UN to review presence in Afghanistan following Taliban ban


ISLAMABAD (AP) – The United Nations said Tuesday it is reviewing its presence in Afghanistan after the Taliban barred Afghan women from working for the world organization – a veiled suggestion the U.N. could move to suspend its mission and operations in the embattled country.

Last week, Afghanistan’s Taliban rulers took a step further in restrictive measures they have imposed on women and said that Afghan women employed with the U.N. mission could no longer report for work. They did not further comment on the ban.

The U.N. said it cannot accept the decision, calling it an unparalleled violation of women’s rights. It was the latest in sweeping restrictions imposed by the Taliban since they seized power in Afghanistan in August 2021 as U.S. and NATO troops were withdrawing from the country after 20 years of war.

The Taliban have banned girls from going to school beyond the sixth grade and women from most public life and work. In December, they banned Afghan women from working at local and nongovernmental groups – a measure that at the time did not extend to U.N. offices.

Tuesday’s statement by the U.N. said its head of mission in Afghanistan, Roza Otunbayeva, has “initiated an operational review period” that would last until May 5.

During this time, the U.N. will “conduct the necessary consultations, make required operational adjustments, and accelerate contingency planning for all possible outcomes,” the statement said.

It also accused the Taliban of trying to force the U.N. into making an “appalling choice” between helping Afghans and standing by the norms and principles it is duty-bound to uphold.

“It should be clear that any negative consequences of this crisis for the Afghan people will be the responsibility of the de facto authorities,” it warned.
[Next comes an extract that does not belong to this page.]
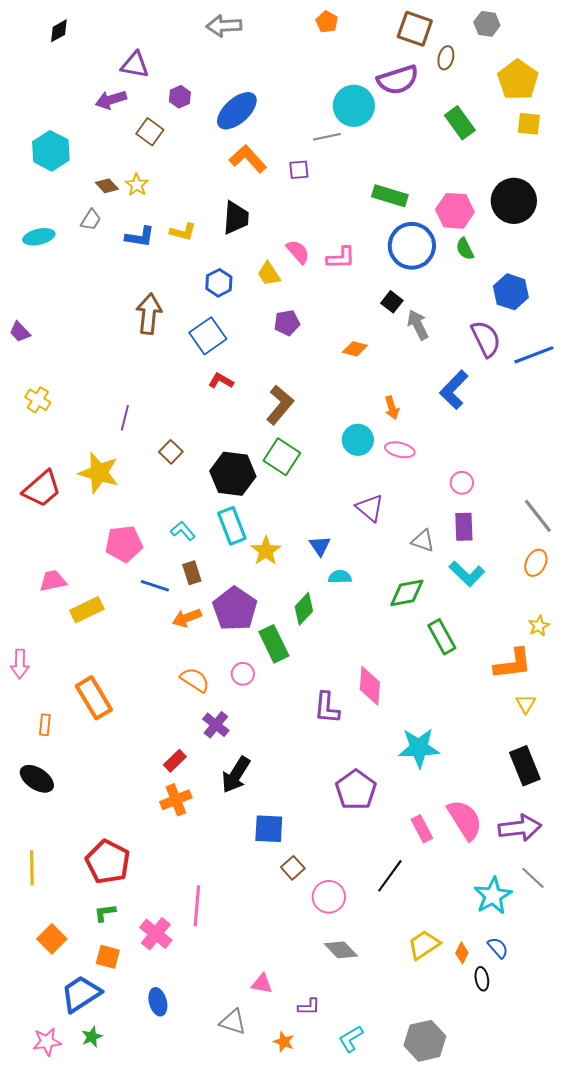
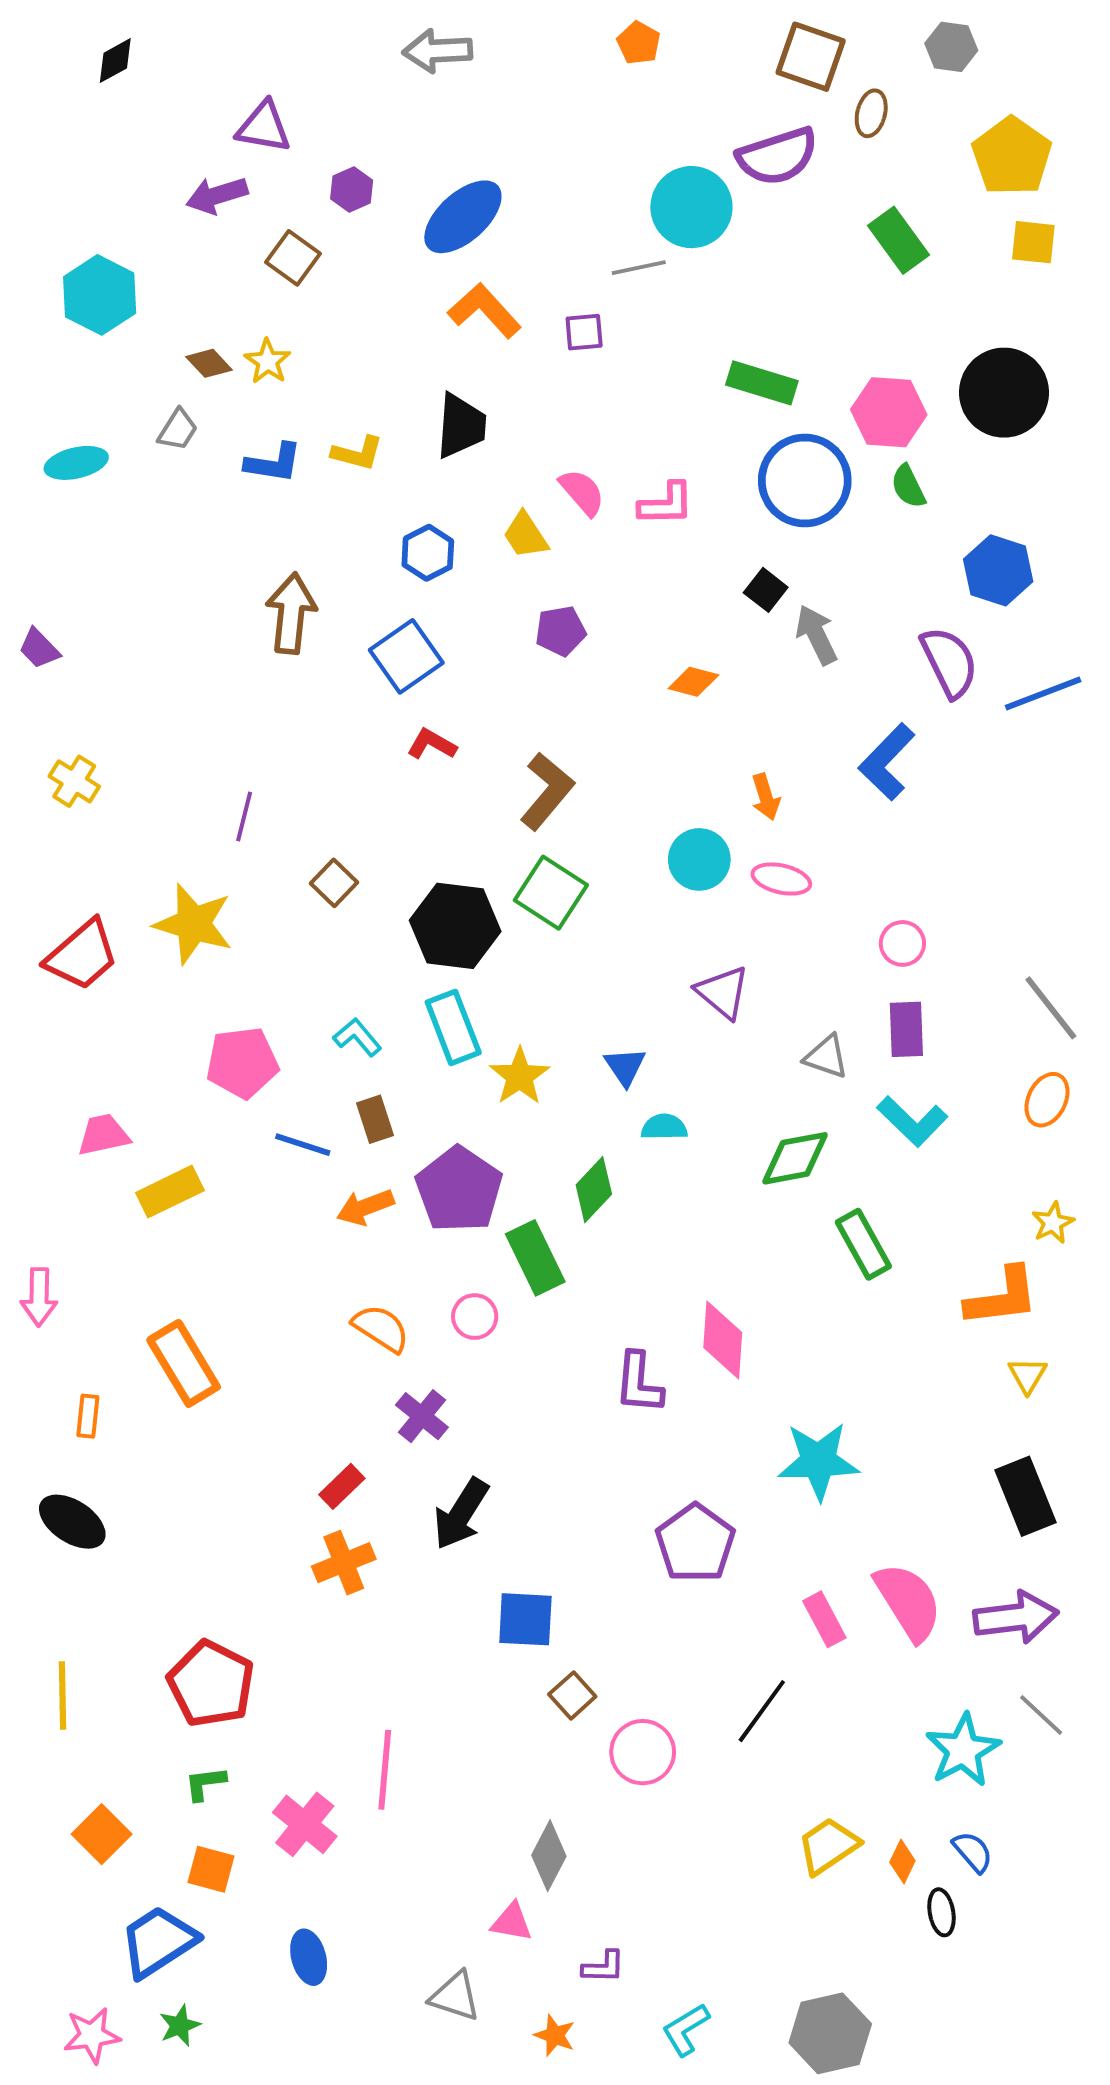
gray diamond: (341, 950) -> (549, 1856), moved, turned 72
Aid agencies have been providing food, education and health care support to Afghans in the wake of the Taliban takeover and the economic collapse that followed it. But distribution has been severely impacted by the Taliban edict banning women from working at NGOs – and, now, also at the U.N.

The U.N. described the measure as extension of the already unacceptable Taliban restrictions that deliberately discriminate against women and undermine the ability of Afghans to access lifesaving and sustaining assistance and services.